In Vietnam, Country Director for the Wildlife Conservation Society (WCS), Hoang Thuy, described the ongoing challenges in mapping the wild meat value chain and the zoonotic risk involved in these supply chains. While they have tracked wild meat and pet trade via online posts, they have not yet been able to measure the volume of wild meat going straight to restaurants and are planning more community-based research to close this gap. Echoing Willis’s earlier presentation, she noted that they need more data on the socio-ecological drivers of wild meat trade in the country.
Malik Oedin, Chief District Forest Officer and President at Guardiens des Iles, focused his talk on flying foxes in New Caledonia, where their meat is considered both a delicacy and an important part of Indigenous ceremonies. In some cases, communities also use the bones and hair of flying foxes as a form of currency. Hunting has become unsustainable, however, and the population of flying foxes is decreasing. Oedin and his team are training environmental services staff and consulting with communities, poachers, government ministers and other stakeholders to forge sustainable futures for this species.

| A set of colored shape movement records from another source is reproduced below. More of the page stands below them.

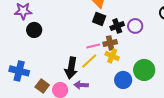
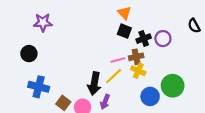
black circle: (34, 30) -> (29, 54), moved
purple arrow: (81, 85) -> (105, 102), turned -72

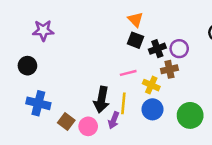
brown cross: (136, 57) -> (169, 69), moved
yellow line: (114, 76) -> (123, 103), moved, turned -42
green circle: (173, 86) -> (190, 115), moved
blue circle: (150, 96) -> (152, 109), moved

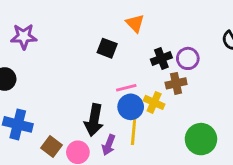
black square: (135, 40) -> (107, 48), moved
yellow line: (123, 103) -> (134, 132), moved
blue circle: (152, 109) -> (131, 107), moved

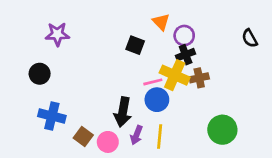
purple circle: (188, 58) -> (184, 36), moved
yellow cross: (154, 102) -> (175, 75), moved, size x1.5
yellow line: (134, 132) -> (160, 136), moved

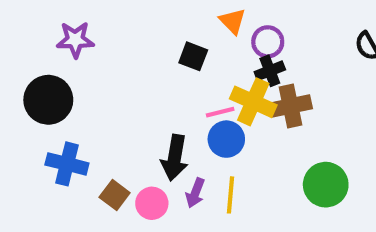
black circle: (40, 74) -> (48, 100), size x1.5
brown cross: (199, 78) -> (291, 106), size x1.4

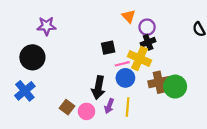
black square: (193, 56) -> (108, 48), moved, turned -32
brown cross: (291, 106) -> (159, 82), moved
blue cross: (67, 164) -> (25, 91), moved, turned 36
green circle: (326, 185) -> (175, 87), moved

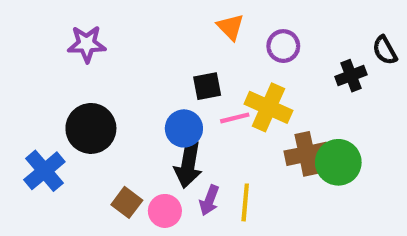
orange triangle: (129, 16) -> (230, 27), moved
black cross: (148, 42) -> (351, 76), moved
black circle: (32, 57) -> (91, 128), moved
blue circle: (125, 78) -> (184, 128), moved

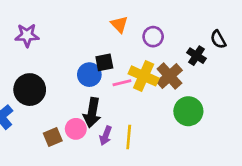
black cross: (351, 76) -> (197, 56), turned -36
blue circle: (184, 128) -> (89, 75), moved
brown cross: (307, 154) -> (169, 76), moved, turned -30
brown square: (127, 202) -> (53, 137), turned 30
pink circle: (165, 211) -> (76, 129), moved

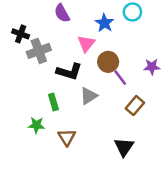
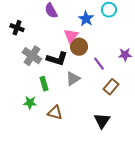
gray cross: (39, 51) -> (32, 56), moved, turned -36
brown circle: (108, 62) -> (79, 47), moved
brown triangle: (67, 137) -> (55, 113), turned -42

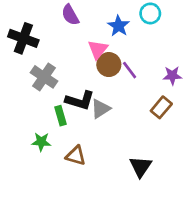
black cross: (17, 28) -> (23, 38), size x1.5
black L-shape: (57, 59) -> (80, 100), moved
purple line: (99, 64) -> (130, 70), moved
brown rectangle: (111, 87) -> (161, 107), moved

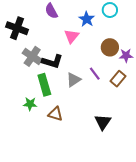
brown circle: (109, 65) -> (110, 47), moved
purple line: (130, 70) -> (95, 74), moved
black L-shape: (80, 100) -> (52, 61), moved
green rectangle: (61, 116) -> (44, 85), size x1.5

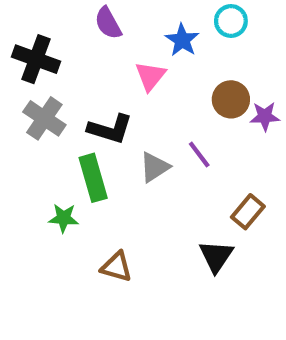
gray cross: (32, 56) -> (44, 118), moved
brown rectangle: (118, 79) -> (248, 212), moved
brown triangle: (55, 114) -> (116, 267), moved

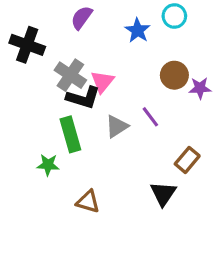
purple semicircle: (108, 23) -> (82, 18), turned 65
pink triangle: (150, 76) -> (102, 82), moved
gray cross: (44, 118) -> (70, 75), moved

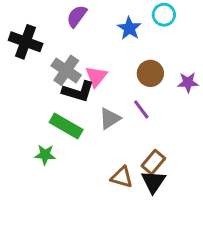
brown circle: (174, 75) -> (150, 73), moved
green rectangle: (70, 134) -> (66, 126), turned -44
brown rectangle: (187, 160) -> (153, 162), moved
brown triangle: (88, 202) -> (122, 177), moved

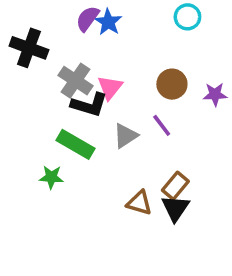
blue star: (129, 28) -> (108, 22), moved

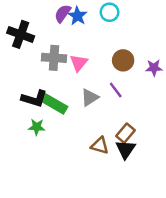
cyan circle: (187, 17) -> (110, 12), moved
gray cross: (76, 81) -> (54, 58), turned -30
black L-shape: (89, 105) -> (34, 99), moved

Meanwhile overexploitation of wild meat has not yet become a problem in Papua, according to Freddy Pattiselanno, Head of the Institute of Research and Community Services at the Universitas Papua, Indonesia. Almost all consumption and trade are for subsistence, and there are strong traditional norms for sustainable use.
Next steps
The first Wild Meat Dialogues session was only an introduction. To continue answering the question of what we do and don’t know about wild meat in Asia and the Pacific, future dialogues will move from understanding the context, to identifying solutions, existing tools, and connecting research to policy.
Acknowledgements
The SWM Programme is a major international initiative that aims to improve the conservation and sustainable use of wildlife in forest, savannah and wetland ecosystems. It is funded by the European Union, with co-funding from the French Facility for Global Environment (FFEM) and the French Development Agency (AFD). Projects are being piloted and tested with governments and communities in 16 participating countries. The initiative is coordinated by a dynamic consortium of four partners, led by the Food and Agriculture Organization of the United Nations (FAO) with Landscape Alliance (formely known as the Center for International Forestry Research and World Agroforestry (CIFOR-ICRAF)), the French Agricultural Research Centre for International Development (CIRAD) and the Wildlife Conservation Society (WCS).